The Midwest is not the first place you might think of to study U.S. empire in the Philippines and diasporic Filipinx culture. Its relational unexpectedness positions it as structurally queer to Philippine and diasporic Filipinx geographies, ontologies, and epistemologies. And yet, as Filipinx American cultural studies scholar Sarita See provocatively asserts, “America’s heartland is riven by its transoceanic empire, and the most interior states can be mapped . . . by the Philippines” (Decolonized Eye, xvi).
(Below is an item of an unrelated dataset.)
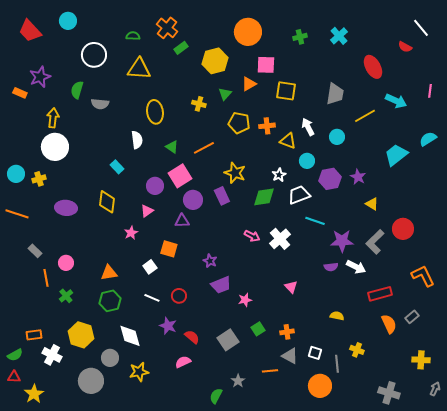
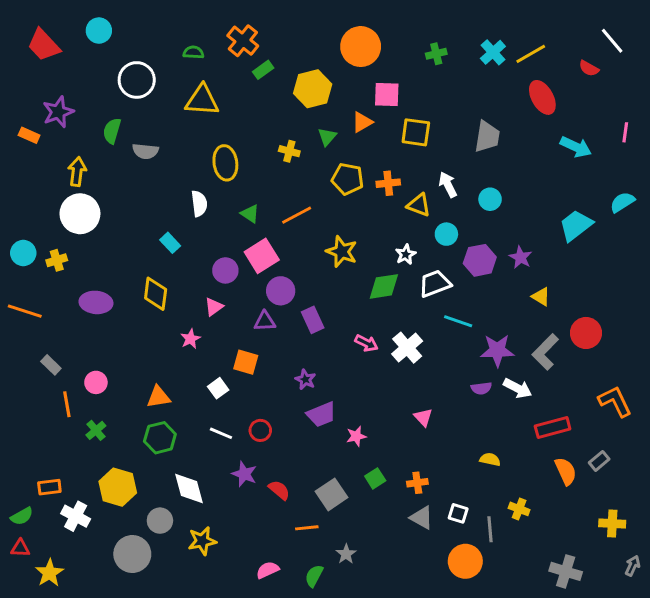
yellow line: (365, 116) -> (531, 54), moved
purple rectangle: (222, 196) -> (313, 320), moved
pink semicircle: (183, 362) -> (268, 570), moved
orange line: (270, 371) -> (307, 528), moved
Heeding See’s claim, my book manuscript in progress, The Heartland of US Empire: Filipinxs Queering the Midwest, the Midwest Queering Filipinx Diaspora, examines an array of cultural representations of Filipinxs in the Midwest to challenge the perception of America’s heartland as the province of whiteness and removed from transpacific U.S. territorial expansion and to unsettle the Philippines as always origin for diasporic Filipinxs.
At the turn of the twentieth century, the Midwest played a crucial but often under-acknowledged role in facilitating the cultures of U.S. imperialism in the Philippines: from servicemen hailing from states in the region, including Indiana, Nebraska, North Dakota, and South Dakota, being deployed to fight in the Spanish– and Philippine–American Wars; to scientists and politicians from Michigan influencing knowledge about and governance of the Philippines after its declaration of independence from Spain; to the 1904 St. Louis World’s Fair’s display of over a thousand people from all over the Philippine archipelago; and to pensionadxs studying at land-grant universities such as Iowa State, Kansas State, the University of Illinois, and the University of Minnesota.
Because Midwesterners were over there, in the Philippines at the turn of the twentieth century, Filipinxs have been over here, in the Midwest since the early twentieth century (a riff on Black cultural studies scholar Kobena Mercer’s oft-quoted phrase, “we are here because you where there” [Welcome to the Jungle, 7]). By locating Filipinxs in the geographic center of the U.S. metropole and placing them at the heart of the narrative, the literary, performative, and televisual materializations of the queer diasporic Filipinx Midwest that I analyze in the book collectively engender alternative mappings of race, gender, sexuality, region, nation, diaspora, and empire.
Such a centered peripheral vision opens up new vistas and relationalities that could be missed when the Midwest is dismissed simply as “flyover country.”